On June 23rd, voters across the country will decide on the future of our relationship with the European Union. This is a crucial moment in our nation’s history and I’m convinced that we are better off in the EU. Our membership of the European Union makes us better able to tackle international cross-border issues like climate change.
Climate change is one of the greatest threats to the world we leave behind to our children and grandchildren. Along with issues such as securing workers’ rights and international people smuggling, our success in tackling climate change depends on our ability to work closely with those around us. Whether it’s air pollution or threats to migrating species, the effects of climate change cross borders and demand an international response.
The European Union has been at the forefront of this international cooperation by setting some of the most ambitious climate targets in the world. By 2030, the EU has committed to reducing greenhouse gas emissions by 40% compared to 1990 levels and to producing at least 27% of its energy through renewables. The European Union Natura 2000 program is the largest network of conservation areas in the world, covering 18% of all mainland Europe.

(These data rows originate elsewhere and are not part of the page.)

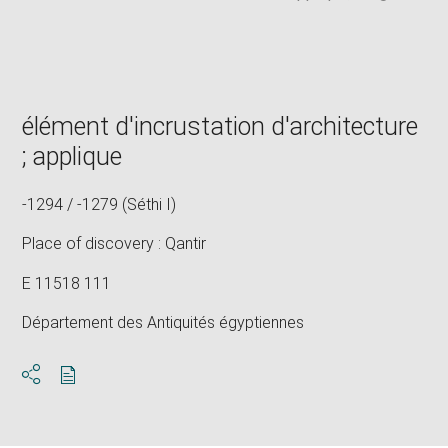
élément d'incrustation d'architecture
; applique
-1294 / -1279 (Séthi I)
Place of discovery : Qantir
E 11518 111
Département des Antiquités égyptiennes
Download
Share
pdf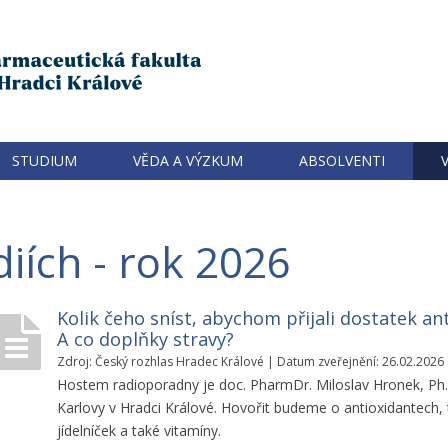
STUDIUM
VĚDA A VÝZKUM
ABSOLVENTI
iích - rok 2026
Kolik čeho sníst, abychom přijali dostatek ant
A co doplňky stravy?
Zdroj: Český rozhlas Hradec Králové | Datum zveřejnění: 26.02.2026
Hostem radioporadny je doc. PharmDr. Miloslav Hronek, Ph.D
Karlovy v Hradci Králové. Hovořit budeme o antioxidantech
jídelníček a také vitamíny.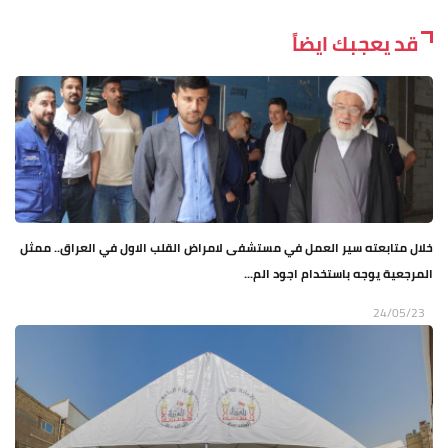
قد يعجبك ايضاً
خلال متابعته سير العمل في مستشفى لامراض القلب الاول في العراق.. ممثل
المرجعية يوجه باستخدام اجود الم...
24/05/23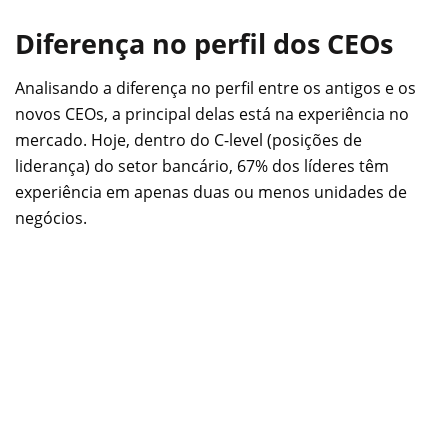
Diferença no perfil dos CEOs
Analisando a diferença no perfil entre os antigos e os
novos CEOs, a principal delas está na experiência no
mercado. Hoje, dentro do C-level (posições de
liderança) do setor bancário, 67% dos líderes têm
experiência em apenas duas ou menos unidades de
negócios.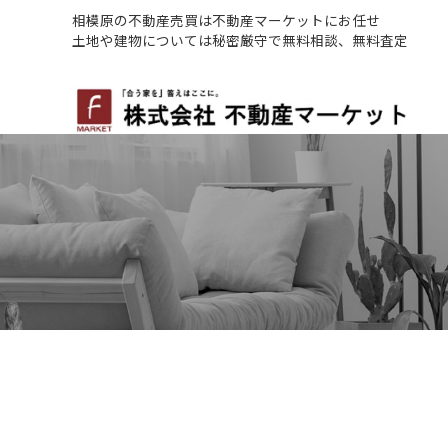
相模原の不動産売買は不動産マーケットにお任せ
土地や建物については秘密厳守で無料相談、無料査定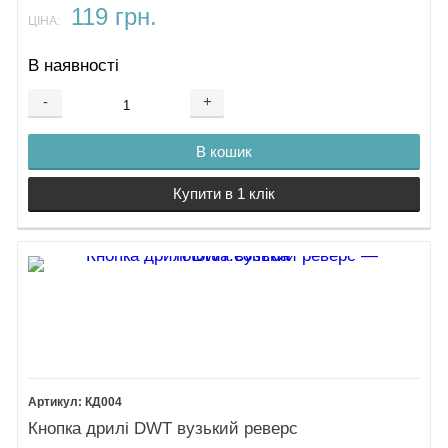
119 грн.
ЦІНА:
В наявності
-
+
В кошик
Купити в 1 клік
КД004
Кнопка дрилі DWT вузький реверс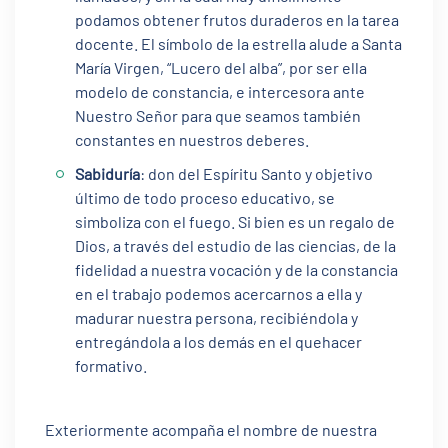
podamos obtener frutos duraderos en la tarea
docente. El símbolo de la estrella alude a Santa
María Virgen, “Lucero del alba”, por ser ella
modelo de constancia, e intercesora ante
Nuestro Señor para que seamos también
constantes en nuestros deberes.
Sabiduría
: don del Espíritu Santo y objetivo
último de todo proceso educativo, se
simboliza con el fuego. Si bien es un regalo de
Dios, a través del estudio de las ciencias, de la
fidelidad a nuestra vocación y de la constancia
en el trabajo podemos acercarnos a ella y
madurar nuestra persona, recibiéndola y
entregándola a los demás en el quehacer
formativo.
Exteriormente acompaña el nombre de nuestra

As a result, both the Royal Society for the Protection of Birds and the World Wildlife Fund have both called for Britain to remain in the EU to help protect our environment. They argue that ‘the UK’s membership of the EU has benefited nature and the environment in ways that would be hard to replicate if we left’.

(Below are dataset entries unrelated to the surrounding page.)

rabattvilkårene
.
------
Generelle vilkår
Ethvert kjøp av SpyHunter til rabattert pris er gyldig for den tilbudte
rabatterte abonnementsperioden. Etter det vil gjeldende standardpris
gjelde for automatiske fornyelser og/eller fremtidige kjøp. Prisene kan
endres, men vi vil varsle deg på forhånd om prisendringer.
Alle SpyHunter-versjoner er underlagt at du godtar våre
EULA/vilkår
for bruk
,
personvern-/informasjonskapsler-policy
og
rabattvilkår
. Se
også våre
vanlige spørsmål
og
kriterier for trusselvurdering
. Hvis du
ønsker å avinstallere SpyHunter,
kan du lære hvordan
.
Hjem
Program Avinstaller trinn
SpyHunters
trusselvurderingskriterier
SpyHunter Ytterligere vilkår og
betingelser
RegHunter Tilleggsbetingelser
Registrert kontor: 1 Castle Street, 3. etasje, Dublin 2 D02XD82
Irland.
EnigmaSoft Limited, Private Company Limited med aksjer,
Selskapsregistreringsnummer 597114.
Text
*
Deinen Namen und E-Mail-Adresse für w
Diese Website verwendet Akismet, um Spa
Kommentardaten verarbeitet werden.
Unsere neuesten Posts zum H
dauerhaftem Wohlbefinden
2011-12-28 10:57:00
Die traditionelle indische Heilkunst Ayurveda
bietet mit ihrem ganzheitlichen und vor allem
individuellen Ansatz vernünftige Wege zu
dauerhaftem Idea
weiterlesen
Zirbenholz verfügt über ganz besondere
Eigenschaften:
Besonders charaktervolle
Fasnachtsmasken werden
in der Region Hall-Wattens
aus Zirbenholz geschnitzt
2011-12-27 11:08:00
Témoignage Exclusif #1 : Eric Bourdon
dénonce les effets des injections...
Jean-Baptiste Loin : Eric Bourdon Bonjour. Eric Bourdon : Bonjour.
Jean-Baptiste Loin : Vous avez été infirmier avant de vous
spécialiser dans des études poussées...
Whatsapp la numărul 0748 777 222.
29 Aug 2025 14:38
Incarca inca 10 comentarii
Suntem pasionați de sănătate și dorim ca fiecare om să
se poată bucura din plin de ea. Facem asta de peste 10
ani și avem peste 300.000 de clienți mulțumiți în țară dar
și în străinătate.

More than that, if we vote to leave the EU, we’ll be relying on David Cameron and the Tories to protect our environment. From cancelling £1 billion worth of Carbon Capture and Storage (CCS) technology investment to cutting subsidies for solar power and supporting fracking, this Government’s record on environmental protections is not promising.
Almost all environmental activists and charities agree that separating from the EU would leave the UK tackling the greatest global issue of our time isolated from the rest of the world.